Wednesday, December 7, 2011


It’s true.  My total coffee intake for the past 9 days has been one cup.  This came about in an odd way.  You see, the day before Thanksgiving I went to a Nutritionist.  But let me back up a bit…..

My family is prone to problems with both cholesterol and Type II diabetes and I’ve been somewhat laxidasical (sp?) about keeping my cholesterol numbers where they should be, but not so high as to warrant an alert from my doctor.  (* Note: my “good” cholesterol number is extremely good and my triglycerides are great.  It’s the Total and the “bad” that need fixing.)  So I asked for a reference to a Nutritionist.

We had an excellent conversation and she answered as many of my questions as time allowed, never dismissing my queries.  I asked about all the healthy “hints” we find on the internet.  She was knowledgeable about them and explained why I should or should not believe each one.  But the reason I immediately put my trust in her came about when I asked her to explain how these problems start in the human body, what is actually going on in there, and she did so in full.  I am one of those people who need to understand the situation.  Just telling me to put my foot on the clutch then move the shifter doesn’t work.  I want to know what the clutch does.  Once I know that, it all makes sense.
Anyway, she’s a believer that folks should follow a more vegetarian diet by eating more grains, legumes, and deeply colored veggies.  I’ve already been eating quinoa and I love my morning oatmeal, but she explained the benefits of barley.  Barley has a unique quality (from beta-glucan) of pulling some of the cholesterol from your digestive system with it as it passes through.  There are several sites about this on the internet.

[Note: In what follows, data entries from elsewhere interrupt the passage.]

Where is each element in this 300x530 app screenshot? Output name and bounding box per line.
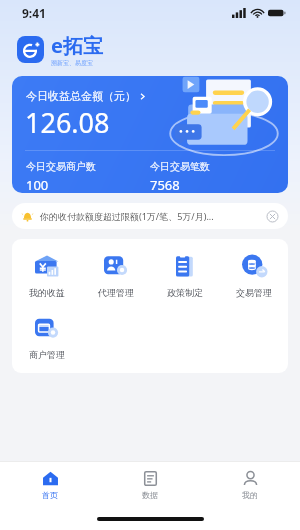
button[interactable]: 我的	[200, 462, 300, 508]
staticText: 交易管理	[236, 287, 272, 298]
staticText: 你的收付款额度超过限额(1万/笔、5万/月)...	[40, 210, 261, 222]
staticText: 今日收益总金额（元）	[26, 89, 136, 103]
button[interactable]: 交易管理	[219, 250, 288, 300]
button[interactable]: 政策制定	[150, 250, 219, 300]
staticText: 100	[26, 176, 49, 193]
staticText: 今日交易笔数	[150, 160, 210, 173]
staticText: 商户管理	[29, 349, 65, 360]
staticText: 7568	[150, 176, 180, 193]
staticText: 首页	[42, 490, 58, 500]
button[interactable]: 代理管理	[81, 250, 150, 300]
staticText: 我的收益	[29, 287, 65, 298]
button[interactable]: 数据	[100, 462, 200, 508]
staticText: 溯新宝、易度宝	[51, 59, 93, 67]
button[interactable]: 首页	[0, 462, 100, 508]
button[interactable]: Dismiss notice	[265, 209, 279, 223]
staticText: 代理管理	[98, 287, 134, 298]
staticText: 9:41	[22, 5, 46, 21]
staticText: 126.08	[25, 104, 110, 141]
button[interactable]: 你的收付款额度超过限额(1万/笔、5万/月)...	[12, 203, 288, 229]
staticText: 今日交易商户数	[26, 160, 96, 173]
button[interactable]: 今日收益总金额（元）	[26, 89, 147, 103]
button[interactable]: 商户管理	[12, 312, 81, 362]
staticText: 数据	[142, 490, 158, 500]
staticText: 我的	[242, 490, 258, 500]
button[interactable]: 我的收益	[12, 250, 81, 300]
staticText: 政策制定	[167, 287, 203, 298]
staticText: e拓宝	[51, 32, 103, 59]
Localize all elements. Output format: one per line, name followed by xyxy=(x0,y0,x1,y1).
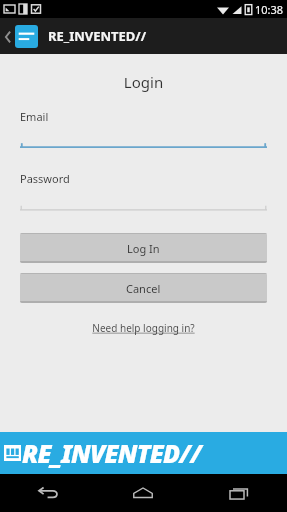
button[interactable]: Back xyxy=(0,474,95,512)
button[interactable] xyxy=(20,205,267,211)
staticText: RE_INVENTED// xyxy=(48,27,147,45)
button[interactable]: Log In xyxy=(20,233,267,263)
button[interactable]: Home xyxy=(95,474,191,512)
staticText: Email xyxy=(20,109,49,124)
staticText: RE_INVENTED// xyxy=(22,436,202,470)
button[interactable]: RE_INVENTED// xyxy=(0,432,287,474)
button[interactable]: Recent apps xyxy=(191,474,287,512)
staticText: Login xyxy=(0,72,287,92)
staticText: 10:38 xyxy=(255,2,284,17)
button[interactable]: Navigate up xyxy=(0,21,43,52)
button[interactable]: Cancel xyxy=(20,273,267,303)
button[interactable] xyxy=(20,143,267,149)
staticText: Password xyxy=(20,171,70,186)
staticText: Log In xyxy=(127,241,160,256)
button[interactable]: Need help logging in? xyxy=(0,319,287,337)
staticText: Cancel xyxy=(126,281,161,296)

In my entire adult life I’ve eaten barley perhaps ten times, always in a soup.  I didn’t know how it could be prepared.  But I left that meeting, bought some dehulled barley (her preferred option because the hull optimizes the benefits), and found some recipes online.  The first one I tried – Carrot Barley Stew – was a winner.  I’ve made it twice and love the flavors.  And it’s very satisfying.  Next I’m even going to try using the grain as porridge.
But, stumbling around the ‘net I found that roasted barley has been used around the world to make a hot beverage similar to coffee.  Postum (from roasted grains) was popular in the US and just stopped production a few years ago.  I actually remember seeing the jar in the coffee aisle of the grocery stores.  Those of you who have known me for a while know that I stopped brewing coffee last winter in my efforts to cut back on electrical usage.  (There’s a post on that back here.)  So my one or two cups of cold-brew and occasional cup from the quick stop were no big deal, but I was fascinated about this new revelation.  Then I found this.  I ordered some from online and I’ve been enjoying my cup of Kaffree Roma every morning.  I even keep a small container in my desk at work.  But wait….there’s more!

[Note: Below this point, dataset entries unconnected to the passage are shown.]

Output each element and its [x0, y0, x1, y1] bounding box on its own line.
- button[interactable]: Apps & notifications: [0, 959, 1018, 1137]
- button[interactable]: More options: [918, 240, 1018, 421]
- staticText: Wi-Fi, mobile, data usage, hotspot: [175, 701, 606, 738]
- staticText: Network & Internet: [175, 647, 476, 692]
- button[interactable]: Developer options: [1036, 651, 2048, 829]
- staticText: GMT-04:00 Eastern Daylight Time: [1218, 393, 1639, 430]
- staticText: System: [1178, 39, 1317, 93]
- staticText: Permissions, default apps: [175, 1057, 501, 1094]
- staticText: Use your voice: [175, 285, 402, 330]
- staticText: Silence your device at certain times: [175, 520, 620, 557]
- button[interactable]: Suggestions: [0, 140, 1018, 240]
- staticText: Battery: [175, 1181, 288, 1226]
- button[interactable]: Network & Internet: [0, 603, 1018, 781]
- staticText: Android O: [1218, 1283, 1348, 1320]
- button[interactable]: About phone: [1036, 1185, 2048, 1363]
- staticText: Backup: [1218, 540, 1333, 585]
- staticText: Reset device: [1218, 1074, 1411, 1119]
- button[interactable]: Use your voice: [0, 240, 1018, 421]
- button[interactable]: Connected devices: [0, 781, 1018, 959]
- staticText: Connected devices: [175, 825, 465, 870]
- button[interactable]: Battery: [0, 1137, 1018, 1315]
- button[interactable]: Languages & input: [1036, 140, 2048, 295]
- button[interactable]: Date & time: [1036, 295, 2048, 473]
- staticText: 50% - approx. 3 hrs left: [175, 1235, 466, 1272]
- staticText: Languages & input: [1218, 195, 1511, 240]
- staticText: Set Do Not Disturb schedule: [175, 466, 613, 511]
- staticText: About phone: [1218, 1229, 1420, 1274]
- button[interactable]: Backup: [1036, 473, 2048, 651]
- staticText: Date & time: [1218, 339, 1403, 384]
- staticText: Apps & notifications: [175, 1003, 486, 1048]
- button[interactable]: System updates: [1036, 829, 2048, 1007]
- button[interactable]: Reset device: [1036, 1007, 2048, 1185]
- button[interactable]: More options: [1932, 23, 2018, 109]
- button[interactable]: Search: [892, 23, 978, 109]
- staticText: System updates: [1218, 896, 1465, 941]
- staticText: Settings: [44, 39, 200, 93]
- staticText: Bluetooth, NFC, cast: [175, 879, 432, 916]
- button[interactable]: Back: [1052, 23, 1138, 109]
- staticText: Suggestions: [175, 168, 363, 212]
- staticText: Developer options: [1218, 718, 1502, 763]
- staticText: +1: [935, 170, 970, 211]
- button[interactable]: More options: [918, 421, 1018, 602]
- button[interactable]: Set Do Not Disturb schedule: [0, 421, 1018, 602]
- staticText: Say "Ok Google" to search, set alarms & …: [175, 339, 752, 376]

I’ve found instructions for roasting barley to grind for use in an automatic coffeemaker!  And if that isn’t enough……there’s RoBarr, the creation of a very smart woman.  Imagine!  I can stop drinking coffee, a drink that is imported and has all those bad connotations, and switch to something from right here in the US.  (Picture me doing a Happy Dance:)

So….I’ve switched out a lot of my diet with foods that are very nourishing and satisfying.  I’ve learned a lot.  And I’ve made another Small Change by reducing my consumption of coffee!
I’ll do the study and let you know in a few months what the effect is on my lab blood work.

* * Please talk to your doctor before making any drastic changes to your diet. * *

On another note....we may see some snow mixed in with this rain by tomorrow morning……

Have a terrific Thursday!


Brad K. said...

When looking for healthy food, you might stumble over Pumpernickel bread, especially as prepared at an artisan bakery (the commercial loaves have more market appeal and little health benefit).

Made with a combination of rye flour and rye meal or whole berries, pumpernickel is said to contain resistant starch that reduces impact on blood sugar, making it pertinent for diabetic type diets.

On the other hand, there is the social issue. I pronounce it Poom'-per-ni-kle. It translates pretty directly from "farting Nicky". Perhaps if you serve it with baked beans, no one will notice. Or cabbage, broccoli, or Brussels sprouts. High fiber diets tend toward the 'windy' effect.

So what did the nutritionist say about yogurt and other sources of acidophiles?


Maria said...

I had never heard of any of these drinks (Postum, Kaffree Roma, Robarr). Very interesting. I am going to do some research now....Thank you!!!

4BushelFarmgal said...

Hi Brad,
I had to laught about the Poom-per-ni-kle :)
That's cute!
But seriously, I haven't had it in years...I might just pick up a loaf this weekend. (Keep in mind that my blood sugar isn't bad. I'm just trying to keep it where it should be :)

She favors the Greek yogurts, but mostly as a "good" carb choice. We didn't go deep into the subject. I will try to remember this question for the next time I see her.

It's all so very interesting!

4BushelFarmgal said...

Hi Maria,
I really enjoy my cuppa barley. I'm going to try roasting some on Sunday....let me know if you can smell the aroma up your way ;)

I'll post afterwards with the results.